• WORK TO COMPLETE
Pictures do not belong in your copy. Repeat all the other data exactly.

• TASK INPUT

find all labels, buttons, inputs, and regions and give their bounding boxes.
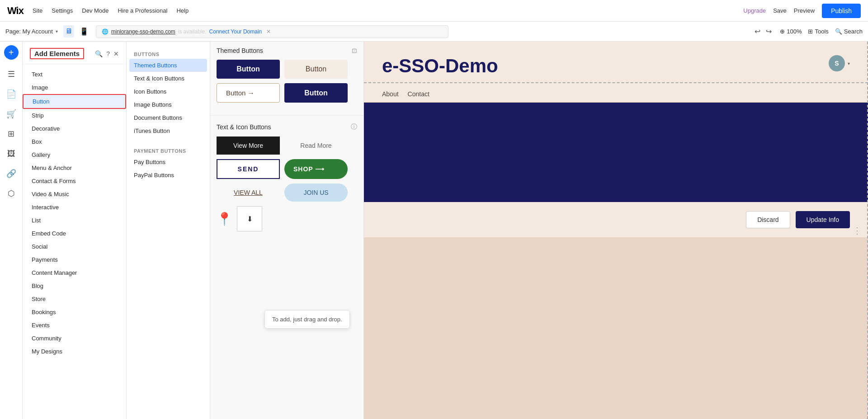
element-decorative[interactable]: Decorative (23, 122, 126, 135)
element-button[interactable]: Button (23, 94, 126, 109)
store-icon-btn[interactable]: 🛒 (2, 105, 20, 123)
element-community[interactable]: Community (23, 332, 126, 345)
zoom-icon: ⊕ (780, 28, 785, 35)
subcategory-paypal-buttons[interactable]: PayPal Buttons (127, 169, 210, 182)
canvas-nav-contact[interactable]: Contact (408, 90, 429, 98)
globe-icon: 🌐 (102, 28, 108, 35)
upgrade-button[interactable]: Upgrade (743, 7, 766, 14)
read-more-button[interactable]: Read More (284, 137, 348, 155)
help-panel-icon[interactable]: ? (106, 50, 110, 57)
undo-redo: ↩ ↪ (753, 25, 774, 38)
tools-button[interactable]: ⊞ Tools (808, 28, 828, 35)
element-store[interactable]: Store (23, 292, 126, 306)
integrations-icon-btn[interactable]: 🔗 (2, 165, 20, 183)
element-bookings[interactable]: Bookings (23, 306, 126, 319)
text-icon-title: Text & Icon Buttons (217, 123, 271, 131)
themed-button-3[interactable]: Button → (217, 83, 280, 103)
nav-site[interactable]: Site (33, 7, 42, 14)
close-domain-icon[interactable]: ✕ (266, 28, 271, 35)
pages-icon-btn[interactable]: ☰ (2, 65, 20, 83)
user-avatar: S (829, 55, 845, 71)
publish-button[interactable]: Publish (822, 4, 861, 18)
canvas-dark-section: ⋮ (364, 103, 868, 202)
subcategory-itunes-button[interactable]: iTunes Button (127, 124, 210, 137)
add-elements-button[interactable]: + (4, 45, 19, 60)
pin-button[interactable]: 📍 (217, 206, 232, 231)
mobile-icon[interactable]: 📱 (78, 25, 90, 38)
canvas-nav-about[interactable]: About (382, 90, 399, 98)
element-video-music[interactable]: Video & Music (23, 188, 126, 201)
themed-info-icon[interactable]: ⊡ (352, 47, 357, 54)
nav-hire[interactable]: Hire a Professional (118, 7, 168, 14)
nav-help[interactable]: Help (176, 7, 189, 14)
layers-icon-btn[interactable]: ⬡ (2, 184, 20, 202)
subcategory-document-buttons[interactable]: Document Buttons (127, 111, 210, 124)
element-payments[interactable]: Payments (23, 253, 126, 266)
element-contact-forms[interactable]: Contact & Forms (23, 174, 126, 188)
media-icon-btn[interactable]: 🖼 (2, 145, 20, 163)
domain-bar: 🌐 miniorange-sso-demo.com is available. … (96, 25, 448, 38)
themed-buttons-title: Themed Buttons (217, 47, 263, 54)
page-selector[interactable]: Page: My Account ▾ (5, 28, 58, 35)
top-dashed-border (364, 82, 868, 83)
undo-button[interactable]: ↩ (753, 25, 762, 38)
element-menu-anchor[interactable]: Menu & Anchor (23, 161, 126, 174)
top-nav: Wix Site Settings Dev Mode Hire a Profes… (0, 0, 868, 22)
nav-settings[interactable]: Settings (52, 7, 73, 14)
element-blog[interactable]: Blog (23, 279, 126, 292)
element-content-manager[interactable]: Content Manager (23, 266, 126, 279)
elements-list: Text Image Button Strip Decorative Box G… (23, 64, 126, 419)
search-button[interactable]: 🔍 Search (835, 28, 863, 35)
text-icon-buttons-grid: View More Read More SEND SHOP ⟶ VIEW ALL… (210, 137, 363, 238)
subcategory-themed-buttons[interactable]: Themed Buttons (129, 59, 207, 72)
canvas-nav: About Contact (364, 86, 868, 103)
nav-devmode[interactable]: Dev Mode (82, 7, 108, 14)
element-box[interactable]: Box (23, 135, 126, 148)
view-more-button[interactable]: View More (217, 137, 280, 155)
themed-button-4[interactable]: Button (284, 83, 348, 103)
second-bar-right: ↩ ↪ ⊕ 100% ⊞ Tools 🔍 Search (753, 25, 863, 38)
subcategory-text-icon-buttons[interactable]: Text & Icon Buttons (127, 72, 210, 85)
update-info-button[interactable]: Update Info (796, 211, 850, 228)
element-list[interactable]: List (23, 214, 126, 227)
buttons-section-title: BUTTONS (127, 48, 210, 59)
text-icon-header: Text & Icon Buttons ⓘ (210, 118, 363, 137)
desktop-icon[interactable]: 🖥 (63, 25, 74, 38)
element-gallery[interactable]: Gallery (23, 148, 126, 161)
download-button[interactable]: ⬇ (237, 206, 262, 231)
search-panel-icon[interactable]: 🔍 (95, 50, 103, 57)
send-button[interactable]: SEND (217, 159, 280, 179)
subcategory-image-buttons[interactable]: Image Buttons (127, 98, 210, 111)
tooltip-text: To add, just drag and drop. (272, 316, 342, 323)
preview-button[interactable]: Preview (794, 7, 815, 14)
chevron-down-icon: ▾ (56, 29, 58, 34)
domain-link[interactable]: miniorange-sso-demo.com (111, 28, 175, 35)
discard-button[interactable]: Discard (746, 211, 790, 228)
connect-domain-link[interactable]: Connect Your Domain (209, 28, 262, 35)
themed-button-1[interactable]: Button (217, 60, 280, 79)
themed-button-2[interactable]: Button (284, 60, 348, 79)
shop-button[interactable]: SHOP ⟶ (284, 159, 348, 179)
element-social[interactable]: Social (23, 240, 126, 253)
top-nav-right: Upgrade Save Preview Publish (743, 4, 861, 18)
element-my-designs[interactable]: My Designs (23, 345, 126, 358)
save-button[interactable]: Save (773, 7, 787, 14)
element-text[interactable]: Text (23, 68, 126, 81)
element-interactive[interactable]: Interactive (23, 201, 126, 214)
join-us-button[interactable]: JOIN US (284, 184, 348, 202)
close-panel-icon[interactable]: ✕ (113, 50, 119, 57)
blog-icon-btn[interactable]: 📄 (2, 85, 20, 103)
element-embed-code[interactable]: Embed Code (23, 227, 126, 240)
text-icon-info-icon[interactable]: ⓘ (351, 123, 357, 131)
subcategory-icon-buttons[interactable]: Icon Buttons (127, 85, 210, 98)
redo-button[interactable]: ↪ (764, 25, 774, 38)
element-strip[interactable]: Strip (23, 109, 126, 122)
apps-icon-btn[interactable]: ⊞ (2, 125, 20, 143)
zoom-level[interactable]: ⊕ 100% (780, 28, 802, 35)
view-all-button[interactable]: VIEW ALL (217, 184, 280, 202)
tools-icon: ⊞ (808, 28, 813, 35)
subcategory-pay-buttons[interactable]: Pay Buttons (127, 155, 210, 169)
element-events[interactable]: Events (23, 319, 126, 332)
element-image[interactable]: Image (23, 81, 126, 94)
second-bar: Page: My Account ▾ 🖥 📱 🌐 miniorange-sso-… (0, 22, 868, 42)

• RESULT FOR THIS EXERCISE
find all labels, buttons, inputs, and regions and give their bounding boxes.
element-decorative[interactable]: Decorative (23, 122, 126, 135)
element-button[interactable]: Button (23, 94, 126, 109)
store-icon-btn[interactable]: 🛒 (2, 105, 20, 123)
element-community[interactable]: Community (23, 332, 126, 345)
zoom-icon: ⊕ (780, 28, 785, 35)
subcategory-paypal-buttons[interactable]: PayPal Buttons (127, 169, 210, 182)
canvas-nav-contact[interactable]: Contact (408, 90, 429, 98)
globe-icon: 🌐 (102, 28, 108, 35)
upgrade-button[interactable]: Upgrade (743, 7, 766, 14)
read-more-button[interactable]: Read More (284, 137, 348, 155)
help-panel-icon[interactable]: ? (106, 50, 110, 57)
undo-redo: ↩ ↪ (753, 25, 774, 38)
tools-button[interactable]: ⊞ Tools (808, 28, 828, 35)
element-store[interactable]: Store (23, 292, 126, 306)
integrations-icon-btn[interactable]: 🔗 (2, 165, 20, 183)
element-bookings[interactable]: Bookings (23, 306, 126, 319)
text-icon-title: Text & Icon Buttons (217, 123, 271, 131)
themed-button-3[interactable]: Button → (217, 83, 280, 103)
nav-site[interactable]: Site (33, 7, 42, 14)
close-domain-icon[interactable]: ✕ (266, 28, 271, 35)
pages-icon-btn[interactable]: ☰ (2, 65, 20, 83)
user-avatar: S (829, 55, 845, 71)
publish-button[interactable]: Publish (822, 4, 861, 18)
canvas-dark-section: ⋮ (364, 103, 868, 202)
subcategory-itunes-button[interactable]: iTunes Button (127, 124, 210, 137)
add-elements-button[interactable]: + (4, 45, 19, 60)
pin-button[interactable]: 📍 (217, 206, 232, 231)
mobile-icon[interactable]: 📱 (78, 25, 90, 38)
canvas-nav-about[interactable]: About (382, 90, 399, 98)
element-video-music[interactable]: Video & Music (23, 188, 126, 201)
themed-info-icon[interactable]: ⊡ (352, 47, 357, 54)
nav-hire[interactable]: Hire a Professional (118, 7, 168, 14)
nav-help[interactable]: Help (176, 7, 189, 14)
layers-icon-btn[interactable]: ⬡ (2, 184, 20, 202)
subcategory-document-buttons[interactable]: Document Buttons (127, 111, 210, 124)
element-payments[interactable]: Payments (23, 253, 126, 266)
element-contact-forms[interactable]: Contact & Forms (23, 174, 126, 188)
media-icon-btn[interactable]: 🖼 (2, 145, 20, 163)
domain-bar: 🌐 miniorange-sso-demo.com is available. … (96, 25, 448, 38)
themed-buttons-title: Themed Buttons (217, 47, 263, 54)
page-selector[interactable]: Page: My Account ▾ (5, 28, 58, 35)
top-dashed-border (364, 82, 868, 83)
undo-button[interactable]: ↩ (753, 25, 762, 38)
element-menu-anchor[interactable]: Menu & Anchor (23, 161, 126, 174)
top-nav: Wix Site Settings Dev Mode Hire a Profes… (0, 0, 868, 22)
nav-settings[interactable]: Settings (52, 7, 73, 14)
element-blog[interactable]: Blog (23, 279, 126, 292)
element-content-manager[interactable]: Content Manager (23, 266, 126, 279)
elements-list: Text Image Button Strip Decorative Box G… (23, 64, 126, 419)
search-button[interactable]: 🔍 Search (835, 28, 863, 35)
text-icon-buttons-grid: View More Read More SEND SHOP ⟶ VIEW ALL… (210, 137, 363, 238)
subcategory-themed-buttons[interactable]: Themed Buttons (129, 59, 207, 72)
canvas-nav: About Contact (364, 86, 868, 103)
nav-devmode[interactable]: Dev Mode (82, 7, 108, 14)
element-box[interactable]: Box (23, 135, 126, 148)
view-more-button[interactable]: View More (217, 137, 280, 155)
themed-button-4[interactable]: Button (284, 83, 348, 103)
second-bar-right: ↩ ↪ ⊕ 100% ⊞ Tools 🔍 Search (753, 25, 863, 38)
subcategory-text-icon-buttons[interactable]: Text & Icon Buttons (127, 72, 210, 85)
update-info-button[interactable]: Update Info (796, 211, 850, 228)
element-list[interactable]: List (23, 214, 126, 227)
buttons-section-title: BUTTONS (127, 48, 210, 59)
text-icon-header: Text & Icon Buttons ⓘ (210, 118, 363, 137)
desktop-icon[interactable]: 🖥 (63, 25, 74, 38)
element-gallery[interactable]: Gallery (23, 148, 126, 161)
download-button[interactable]: ⬇ (237, 206, 262, 231)
search-panel-icon[interactable]: 🔍 (95, 50, 103, 57)
send-button[interactable]: SEND (217, 159, 280, 179)
subcategory-image-buttons[interactable]: Image Buttons (127, 98, 210, 111)
tooltip-text: To add, just drag and drop. (272, 316, 342, 323)
preview-button[interactable]: Preview (794, 7, 815, 14)
chevron-down-icon: ▾ (56, 29, 58, 34)
domain-link[interactable]: miniorange-sso-demo.com (111, 28, 175, 35)
discard-button[interactable]: Discard (746, 211, 790, 228)
connect-domain-link[interactable]: Connect Your Domain (209, 28, 262, 35)
themed-button-1[interactable]: Button (217, 60, 280, 79)
themed-button-2[interactable]: Button (284, 60, 348, 79)
shop-button[interactable]: SHOP ⟶ (284, 159, 348, 179)
element-social[interactable]: Social (23, 240, 126, 253)
top-nav-right: Upgrade Save Preview Publish (743, 4, 861, 18)
element-my-designs[interactable]: My Designs (23, 345, 126, 358)
save-button[interactable]: Save (773, 7, 787, 14)
element-text[interactable]: Text (23, 68, 126, 81)
element-interactive[interactable]: Interactive (23, 201, 126, 214)
join-us-button[interactable]: JOIN US (284, 184, 348, 202)
close-panel-icon[interactable]: ✕ (113, 50, 119, 57)
blog-icon-btn[interactable]: 📄 (2, 85, 20, 103)
element-embed-code[interactable]: Embed Code (23, 227, 126, 240)
text-icon-info-icon[interactable]: ⓘ (351, 123, 357, 131)
subcategory-icon-buttons[interactable]: Icon Buttons (127, 85, 210, 98)
redo-button[interactable]: ↪ (764, 25, 774, 38)
element-strip[interactable]: Strip (23, 109, 126, 122)
apps-icon-btn[interactable]: ⊞ (2, 125, 20, 143)
zoom-level[interactable]: ⊕ 100% (780, 28, 802, 35)
view-all-button[interactable]: VIEW ALL (217, 184, 280, 202)
tools-icon: ⊞ (808, 28, 813, 35)
subcategory-pay-buttons[interactable]: Pay Buttons (127, 155, 210, 169)
element-events[interactable]: Events (23, 319, 126, 332)
element-image[interactable]: Image (23, 81, 126, 94)
second-bar: Page: My Account ▾ 🖥 📱 🌐 miniorange-sso-… (0, 22, 868, 42)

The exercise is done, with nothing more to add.